Wednesday, 28 July 2010

A Star Called Henry (Audiobook)

Synopsis: Born in the Dublin slums of 1901, his father a one-legged whorehouse bouncer and settler of scores, Henry Smart has to grow up fast. By the time he can walk he's out robbing and begging, often cold and always hungry, but a prince of the streets. By Easter Monday, 1916, he's fourteen years old and already six-foot-two, a soldier in the Irish Citizen Army. A year later he's ready to die for Ireland again, a rebel, a Fenian and a killer. With his father's wooden leg as his weapon, Henry becomes a Republican legend - one of Michael Collins' boys, a cop killer, an assassin on a stolen bike.

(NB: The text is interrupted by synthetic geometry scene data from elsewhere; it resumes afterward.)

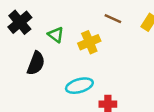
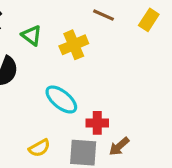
cyan ellipse: (79, 86) -> (61, 99), turned 55

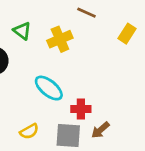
yellow rectangle: (149, 20) -> (127, 34), moved

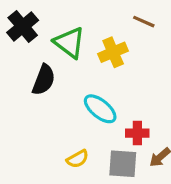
green triangle: (22, 31) -> (69, 43), size x1.5

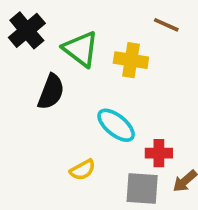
yellow cross: (113, 52) -> (131, 60), turned 32
yellow semicircle: (78, 159) -> (83, 170), moved

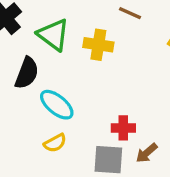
cyan ellipse: (116, 125) -> (57, 105), moved

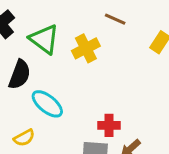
yellow cross: (98, 45) -> (86, 48), turned -36
yellow semicircle: (55, 143) -> (24, 138), moved

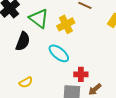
cyan ellipse: (47, 104) -> (59, 53), moved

Review: 'My mother looked up at the stars. There were plenty of them up there. She lifted her hand. It swayed as she chose one. Her finger pointed. There's my little Henry up there. Look. I looked, her other little Henry sitting beside her on the step. I looked up and hated him. She held me but she looked up at her twinkling boy. Poor me beside her, pale and red-eyed, held together by rashes and sores. A stomach crying to be filled, bare feet aching like an old, old man's. Me, a shocking substitute for the little Henry who'd been too good for this world, the Henry God had wanted for himself. Poor me.'

This is an account of The Easter Rising and the subsequent War of Independence as told by Dubliner Henry Smart. The writing is brutal and shocking but also at times poetic and darkly humorous. It's not an easy read, although having Roddy narrate it brought a real authenticity to the story. It's totally unflinching and intense with, as you would expect given the subject matter, copious amounts of violence. The language is explicit and colourful and so is the graphic content but somehow Roddy threads the story with so much wit and absurdity that it doesn't feel as bleak and savage as it otherwise might and it is studded with absolute gems of characters like Miss O'Shea and Granny Nash. Also he writes so evocatively that you feel like you're there experiencing it first hand, which is fairly disturbing as, on the whole, they're not situations you'd like to find yourself in. Being one of the evil English it did have me wincing a bit and some of the depictions of violence were hard to swallow but all in all it's an incredibly accomplished piece of writing. It has the ability to shock you to your very core and make you laugh all in the same paragraph. I just loved the ongoing piece of business involving his fathers wooden leg .. genius.

I'd quite like to find out what happens to Henry Smart and so I probably will seek out the sequels at some point.